— Exercise details —
Leave out the pictures and copy each record below exactly.

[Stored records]

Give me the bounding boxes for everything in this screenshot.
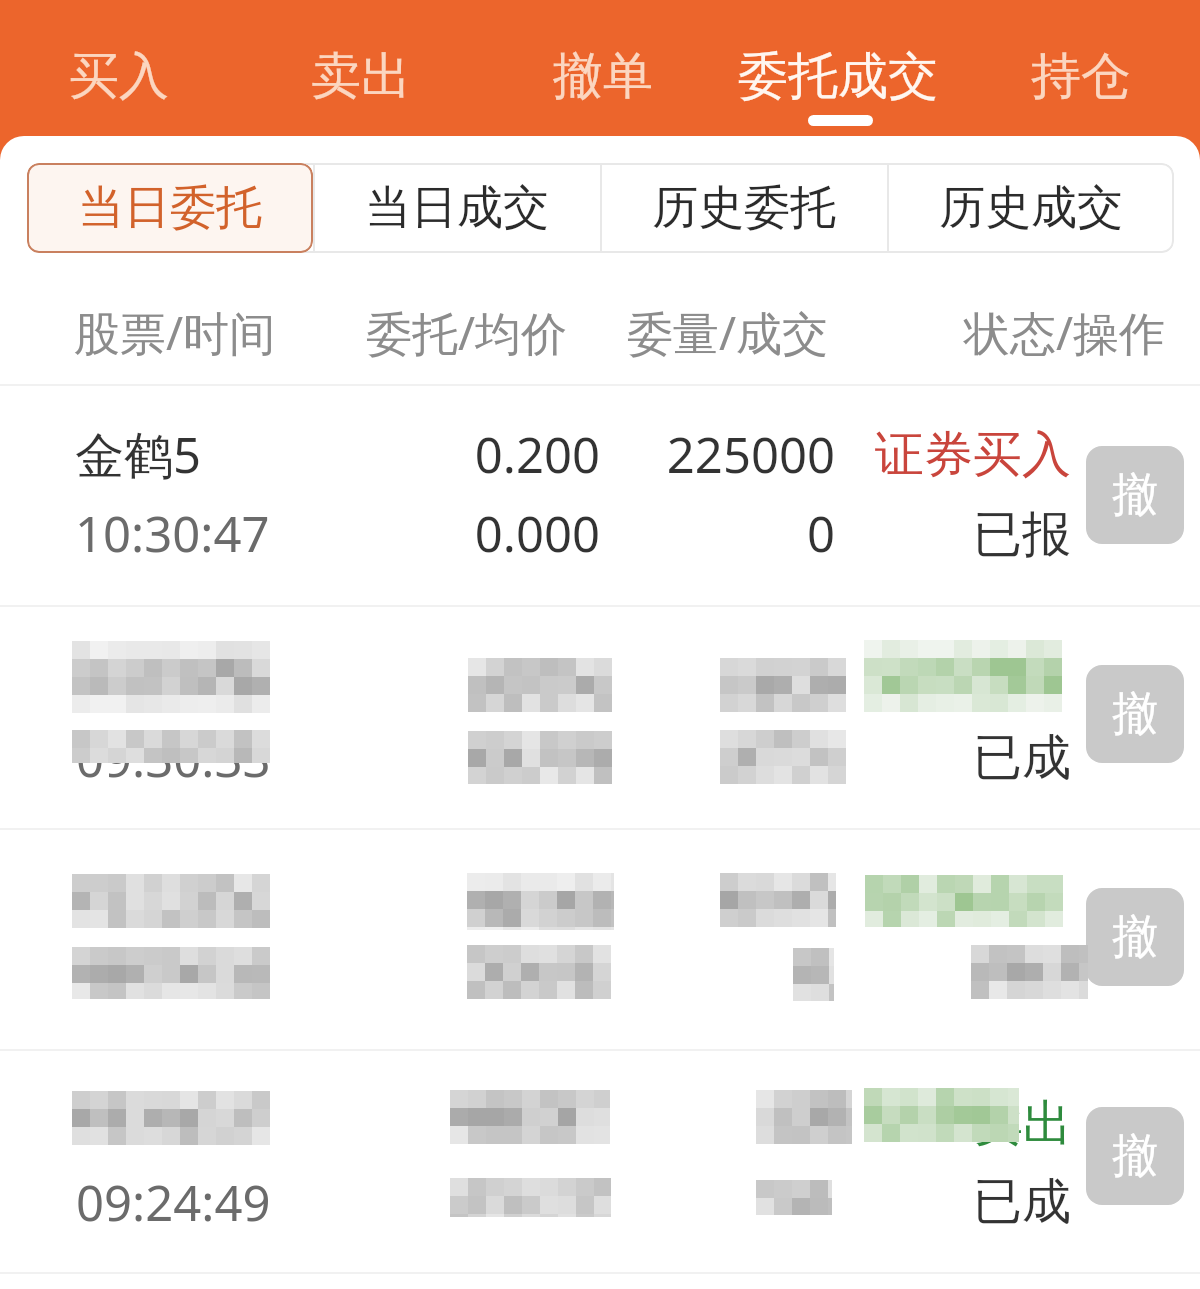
staticText: 已报 <box>0 504 1071 566</box>
button[interactable]: 撤单 <box>1086 1107 1184 1205</box>
button[interactable]: 撤单 <box>1086 888 1184 986</box>
staticText: 证券买入 <box>0 424 1071 486</box>
staticText: 撤 <box>1112 1127 1158 1185</box>
staticText: 股票/时间 <box>74 301 276 364</box>
button[interactable]: 撤单 <box>1086 665 1184 763</box>
button[interactable]: 历史成交 <box>887 163 1174 253</box>
button[interactable]: 当日委托 <box>27 163 313 253</box>
staticText: 当日成交 <box>365 179 549 237</box>
staticText: 委量/成交 <box>627 301 829 364</box>
staticText: 卖出 <box>311 45 411 108</box>
staticText: 09:24:49 <box>76 1169 271 1236</box>
button[interactable]: 持仓 <box>999 0 1163 136</box>
staticText: 09:30:33 <box>76 725 271 792</box>
staticText: 已成 <box>0 1171 1071 1233</box>
staticText: 225000 <box>0 421 835 488</box>
staticText: 卖出 <box>0 1093 1072 1155</box>
button[interactable]: 买入 <box>37 0 201 136</box>
staticText: 委托成交 <box>738 45 938 108</box>
staticText: 持仓 <box>1031 45 1131 108</box>
button[interactable]: 历史委托 <box>600 163 887 253</box>
staticText: 撤 <box>1112 685 1158 743</box>
staticText: 撤 <box>1112 908 1158 966</box>
button[interactable]: 撤单 <box>521 0 685 136</box>
staticText: 已成 <box>0 727 1071 789</box>
staticText: 买入 <box>69 45 169 108</box>
button[interactable]: 撤单 <box>0 828 1200 1049</box>
staticText: 10:30:47 <box>75 500 270 567</box>
button[interactable]: 撤单 <box>1086 446 1184 544</box>
button[interactable]: 09:24:49 <box>0 1049 1200 1272</box>
button[interactable]: 09:30:33 <box>0 605 1200 828</box>
staticText: 撤单 <box>553 45 653 108</box>
staticText: 历史成交 <box>939 179 1123 237</box>
staticText: 0.000 <box>0 500 600 567</box>
button[interactable]: 金鹤5 <box>0 384 1200 605</box>
button[interactable]: 卖出 <box>279 0 443 136</box>
staticText: 历史委托 <box>652 179 836 237</box>
staticText: 金鹤5 <box>75 421 202 488</box>
staticText: 0.200 <box>0 421 600 488</box>
button[interactable]: 委托成交 <box>720 0 956 136</box>
staticText: 状态/操作 <box>964 301 1166 364</box>
staticText: 撤 <box>1112 466 1158 524</box>
staticText: 当日委托 <box>78 179 262 237</box>
staticText: 委托/均价 <box>366 301 568 364</box>
staticText: 0 <box>0 500 835 567</box>
button[interactable]: 当日成交 <box>313 163 600 253</box>
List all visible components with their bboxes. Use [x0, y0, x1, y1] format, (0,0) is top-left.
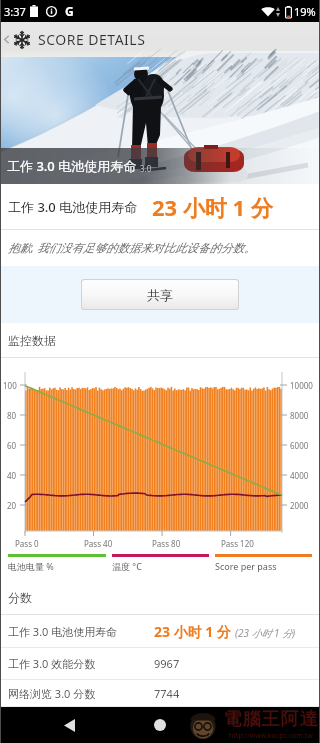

— Output —
Give me the bounding boxes for everything in this screenshot.
staticText: 已报 <box>0 504 1071 566</box>
button[interactable]: 撤单 <box>1086 1107 1184 1205</box>
button[interactable]: 撤单 <box>1086 888 1184 986</box>
staticText: 证券买入 <box>0 424 1071 486</box>
staticText: 撤 <box>1112 1127 1158 1185</box>
staticText: 股票/时间 <box>74 301 276 364</box>
button[interactable]: 撤单 <box>1086 665 1184 763</box>
button[interactable]: 历史成交 <box>887 163 1174 253</box>
button[interactable]: 当日委托 <box>27 163 313 253</box>
staticText: 当日成交 <box>365 179 549 237</box>
staticText: 委量/成交 <box>627 301 829 364</box>
staticText: 卖出 <box>311 45 411 108</box>
staticText: 09:24:49 <box>76 1169 271 1236</box>
button[interactable]: 持仓 <box>999 0 1163 136</box>
staticText: 09:30:33 <box>76 725 271 792</box>
staticText: 已成 <box>0 1171 1071 1233</box>
staticText: 225000 <box>0 421 835 488</box>
staticText: 卖出 <box>0 1093 1072 1155</box>
button[interactable]: 买入 <box>37 0 201 136</box>
staticText: 委托成交 <box>738 45 938 108</box>
staticText: 持仓 <box>1031 45 1131 108</box>
button[interactable]: 历史委托 <box>600 163 887 253</box>
staticText: 撤 <box>1112 685 1158 743</box>
staticText: 撤 <box>1112 908 1158 966</box>
button[interactable]: 撤单 <box>521 0 685 136</box>
staticText: 已成 <box>0 727 1071 789</box>
staticText: 买入 <box>69 45 169 108</box>
button[interactable]: 撤单 <box>0 828 1200 1049</box>
staticText: 10:30:47 <box>75 500 270 567</box>
button[interactable]: 撤单 <box>1086 446 1184 544</box>
button[interactable]: 09:24:49 <box>0 1049 1200 1272</box>
button[interactable]: 09:30:33 <box>0 605 1200 828</box>
staticText: 撤单 <box>553 45 653 108</box>
staticText: 历史成交 <box>939 179 1123 237</box>
staticText: 0.000 <box>0 500 600 567</box>
button[interactable]: 金鹤5 <box>0 384 1200 605</box>
button[interactable]: 卖出 <box>279 0 443 136</box>
staticText: 历史委托 <box>652 179 836 237</box>
staticText: 金鹤5 <box>75 421 202 488</box>
staticText: 0.200 <box>0 421 600 488</box>
button[interactable]: 委托成交 <box>720 0 956 136</box>
staticText: 状态/操作 <box>964 301 1166 364</box>
staticText: 撤 <box>1112 466 1158 524</box>
staticText: 当日委托 <box>78 179 262 237</box>
staticText: 委托/均价 <box>366 301 568 364</box>
staticText: 0 <box>0 500 835 567</box>
button[interactable]: 当日成交 <box>313 163 600 253</box>
List all visible components with their bboxes. Use [x0, y0, x1, y1] format, (0,0) is top-left.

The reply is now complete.